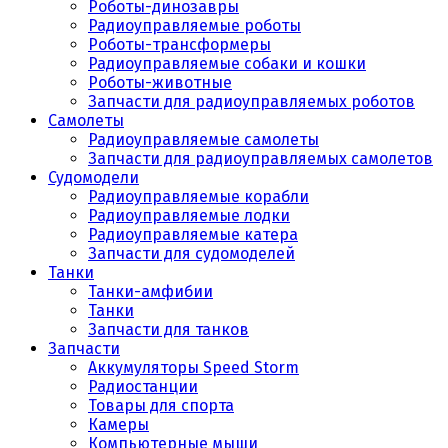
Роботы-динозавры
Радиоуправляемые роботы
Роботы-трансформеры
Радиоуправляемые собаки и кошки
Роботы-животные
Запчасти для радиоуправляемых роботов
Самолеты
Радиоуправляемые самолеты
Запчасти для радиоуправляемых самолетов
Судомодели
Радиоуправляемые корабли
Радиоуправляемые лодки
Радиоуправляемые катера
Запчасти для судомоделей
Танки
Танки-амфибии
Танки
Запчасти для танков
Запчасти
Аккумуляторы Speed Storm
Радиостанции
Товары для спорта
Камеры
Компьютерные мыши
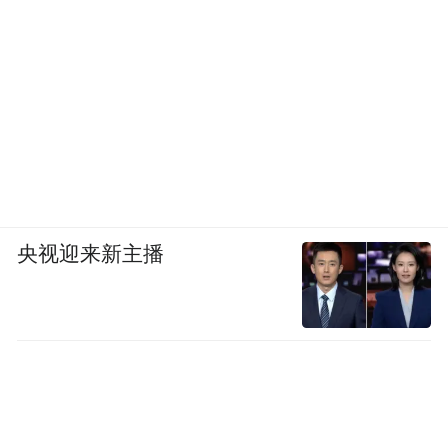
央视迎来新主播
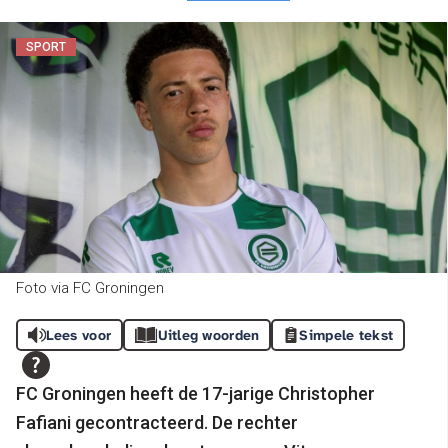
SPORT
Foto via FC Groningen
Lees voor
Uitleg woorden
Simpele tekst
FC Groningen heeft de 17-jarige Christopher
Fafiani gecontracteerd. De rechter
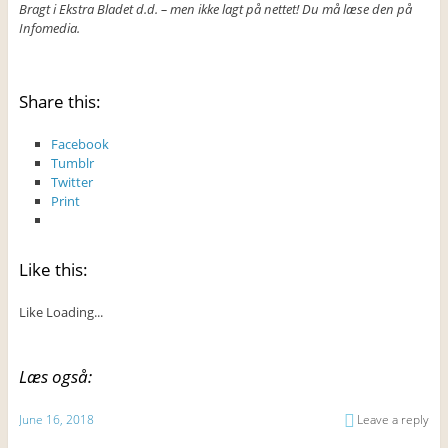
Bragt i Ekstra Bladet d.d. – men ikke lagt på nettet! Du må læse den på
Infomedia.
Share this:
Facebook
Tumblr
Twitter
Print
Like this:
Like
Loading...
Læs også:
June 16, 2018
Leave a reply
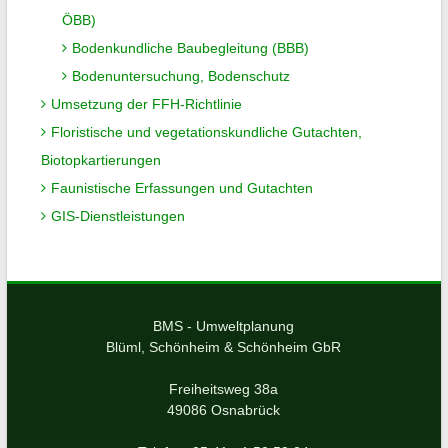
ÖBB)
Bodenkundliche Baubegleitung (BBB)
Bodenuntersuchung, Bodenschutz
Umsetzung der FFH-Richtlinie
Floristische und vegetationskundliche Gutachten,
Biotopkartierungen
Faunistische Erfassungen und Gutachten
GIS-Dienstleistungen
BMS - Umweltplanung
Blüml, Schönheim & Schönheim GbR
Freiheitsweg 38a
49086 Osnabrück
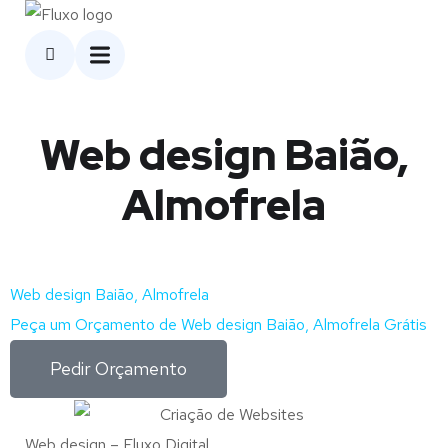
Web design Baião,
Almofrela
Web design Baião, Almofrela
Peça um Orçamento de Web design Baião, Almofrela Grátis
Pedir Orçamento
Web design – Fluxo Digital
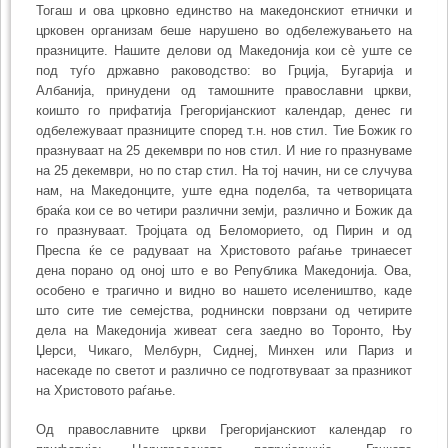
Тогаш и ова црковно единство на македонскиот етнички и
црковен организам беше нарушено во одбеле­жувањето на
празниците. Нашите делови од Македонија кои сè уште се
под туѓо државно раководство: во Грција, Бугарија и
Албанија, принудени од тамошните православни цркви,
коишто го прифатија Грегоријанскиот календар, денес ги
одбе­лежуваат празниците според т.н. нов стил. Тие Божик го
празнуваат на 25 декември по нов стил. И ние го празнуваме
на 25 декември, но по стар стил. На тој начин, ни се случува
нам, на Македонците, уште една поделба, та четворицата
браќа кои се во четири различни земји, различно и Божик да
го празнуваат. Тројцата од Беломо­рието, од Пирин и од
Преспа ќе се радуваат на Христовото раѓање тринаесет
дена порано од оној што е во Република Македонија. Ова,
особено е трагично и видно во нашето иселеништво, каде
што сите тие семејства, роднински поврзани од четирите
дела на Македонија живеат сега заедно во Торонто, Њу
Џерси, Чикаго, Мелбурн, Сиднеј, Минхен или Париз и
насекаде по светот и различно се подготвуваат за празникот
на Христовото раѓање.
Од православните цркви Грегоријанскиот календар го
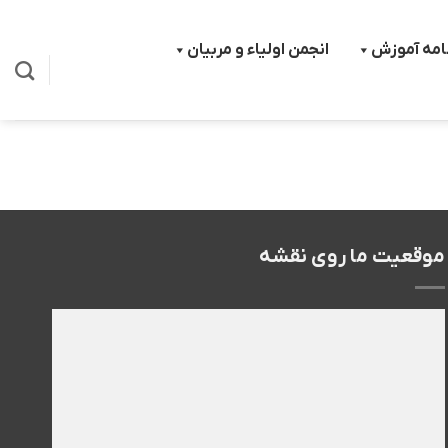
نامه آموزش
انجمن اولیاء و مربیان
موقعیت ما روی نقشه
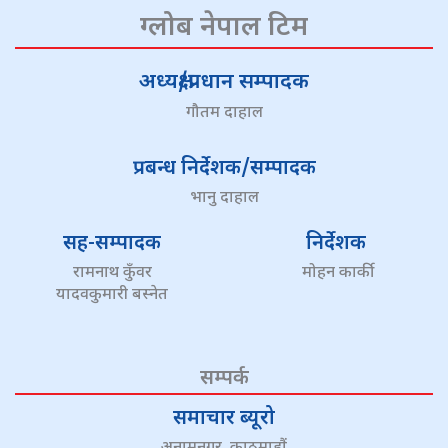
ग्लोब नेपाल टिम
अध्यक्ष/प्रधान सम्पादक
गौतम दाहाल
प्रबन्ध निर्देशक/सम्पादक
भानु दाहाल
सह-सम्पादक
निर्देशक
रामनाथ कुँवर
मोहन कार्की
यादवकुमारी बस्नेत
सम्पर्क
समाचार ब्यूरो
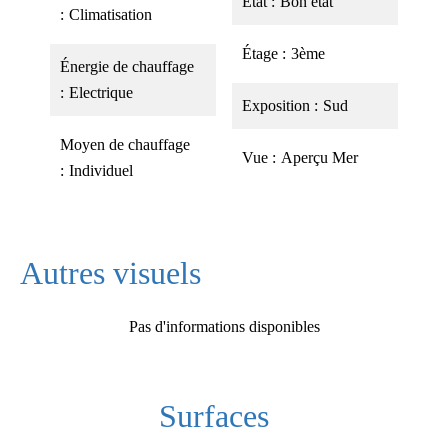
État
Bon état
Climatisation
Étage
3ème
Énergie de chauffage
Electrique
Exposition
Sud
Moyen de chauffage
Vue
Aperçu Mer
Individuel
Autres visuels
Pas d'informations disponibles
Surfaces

□ □ □ □ □ □ □

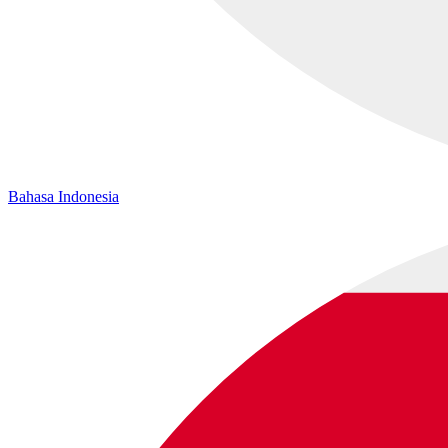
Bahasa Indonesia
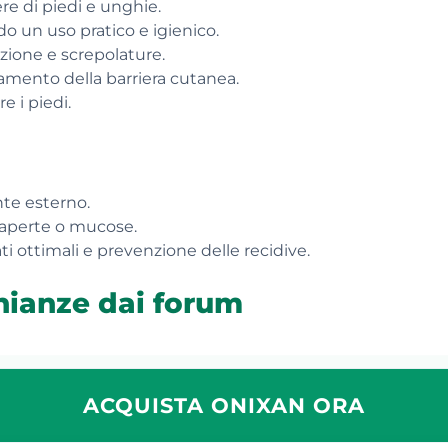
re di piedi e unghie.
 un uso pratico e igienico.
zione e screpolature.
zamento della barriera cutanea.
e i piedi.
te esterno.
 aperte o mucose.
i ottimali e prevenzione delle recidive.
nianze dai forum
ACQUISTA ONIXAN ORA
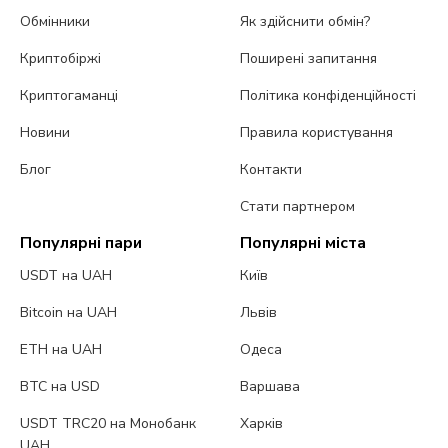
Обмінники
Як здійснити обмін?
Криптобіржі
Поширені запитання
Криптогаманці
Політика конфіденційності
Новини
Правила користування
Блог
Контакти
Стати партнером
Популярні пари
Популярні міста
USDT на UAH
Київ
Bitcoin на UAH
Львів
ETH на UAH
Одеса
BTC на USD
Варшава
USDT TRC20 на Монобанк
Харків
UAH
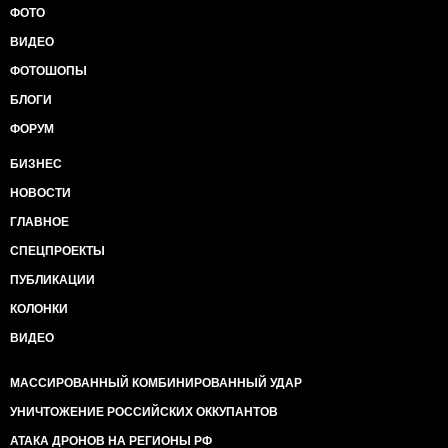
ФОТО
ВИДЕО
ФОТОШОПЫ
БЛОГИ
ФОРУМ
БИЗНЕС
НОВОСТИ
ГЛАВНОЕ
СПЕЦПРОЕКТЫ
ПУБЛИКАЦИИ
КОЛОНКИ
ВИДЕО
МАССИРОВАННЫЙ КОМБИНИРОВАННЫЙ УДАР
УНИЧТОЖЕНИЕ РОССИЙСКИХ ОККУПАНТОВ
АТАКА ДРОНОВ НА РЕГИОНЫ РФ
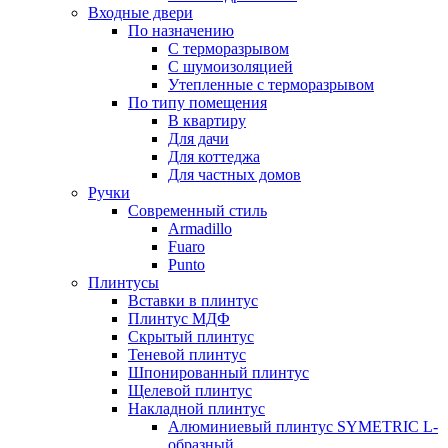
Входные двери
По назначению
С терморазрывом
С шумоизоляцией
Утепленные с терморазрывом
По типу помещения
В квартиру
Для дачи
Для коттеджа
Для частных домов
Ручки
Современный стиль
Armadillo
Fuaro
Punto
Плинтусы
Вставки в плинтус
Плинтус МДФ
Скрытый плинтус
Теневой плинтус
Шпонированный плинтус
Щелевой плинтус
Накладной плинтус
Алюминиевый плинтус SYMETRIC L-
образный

□ □ □ □ □ □ □

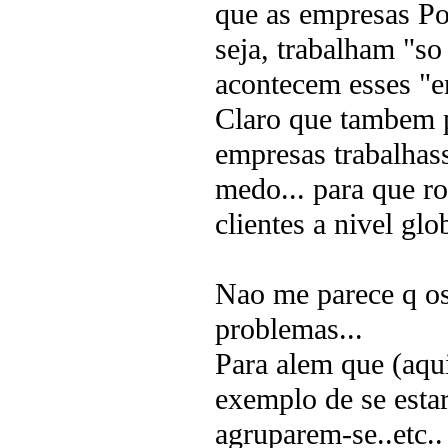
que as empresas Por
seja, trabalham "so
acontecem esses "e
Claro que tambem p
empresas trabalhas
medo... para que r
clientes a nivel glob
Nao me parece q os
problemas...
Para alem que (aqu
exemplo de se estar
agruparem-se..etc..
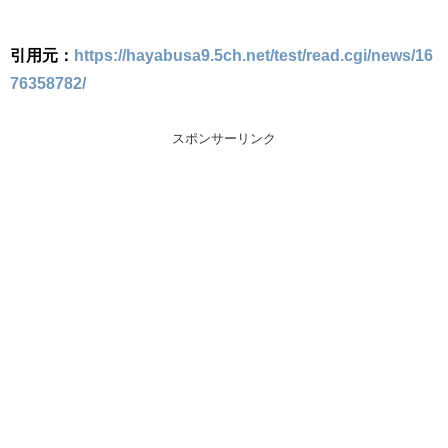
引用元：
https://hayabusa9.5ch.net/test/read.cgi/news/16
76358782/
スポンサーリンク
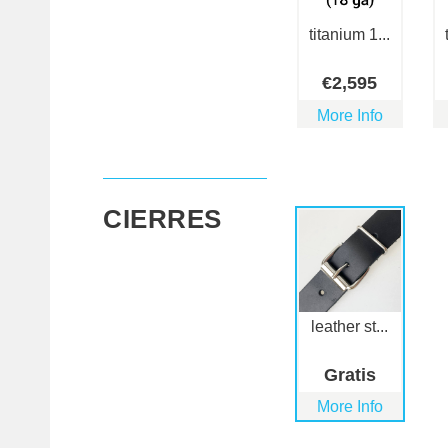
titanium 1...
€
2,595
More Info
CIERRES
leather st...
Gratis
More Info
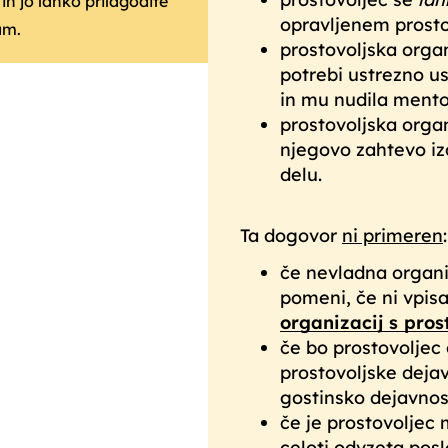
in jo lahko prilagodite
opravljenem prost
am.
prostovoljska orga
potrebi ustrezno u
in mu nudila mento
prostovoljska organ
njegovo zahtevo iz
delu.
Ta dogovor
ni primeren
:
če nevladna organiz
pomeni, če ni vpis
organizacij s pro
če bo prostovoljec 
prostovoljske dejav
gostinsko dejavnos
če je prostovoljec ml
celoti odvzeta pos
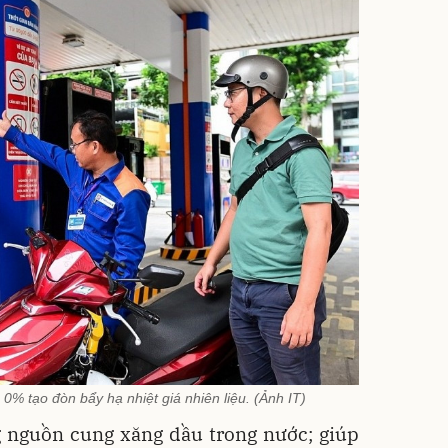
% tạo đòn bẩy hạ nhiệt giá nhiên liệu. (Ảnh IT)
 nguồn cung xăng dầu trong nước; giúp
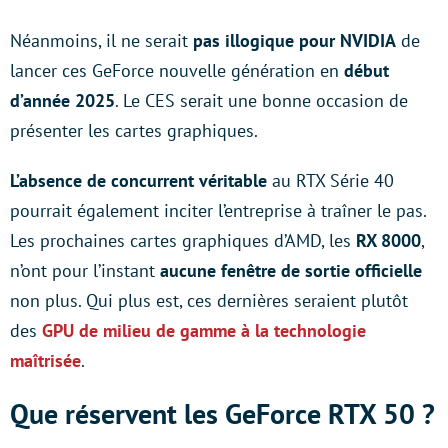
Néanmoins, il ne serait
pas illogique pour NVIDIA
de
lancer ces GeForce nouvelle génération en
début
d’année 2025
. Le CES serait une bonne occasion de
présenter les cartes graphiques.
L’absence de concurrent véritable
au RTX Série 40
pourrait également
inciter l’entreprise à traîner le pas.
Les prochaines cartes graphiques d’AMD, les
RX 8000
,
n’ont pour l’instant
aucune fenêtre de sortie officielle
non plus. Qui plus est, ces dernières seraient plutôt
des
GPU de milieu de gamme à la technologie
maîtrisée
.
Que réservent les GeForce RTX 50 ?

□ □ □ □ □ □ □

Wherever the string "chauffage" appears in a line of the records, copy that line.

◆ RESPONSE TO THE EXERCISE
Énergie de chauffage
Moyen de chauffage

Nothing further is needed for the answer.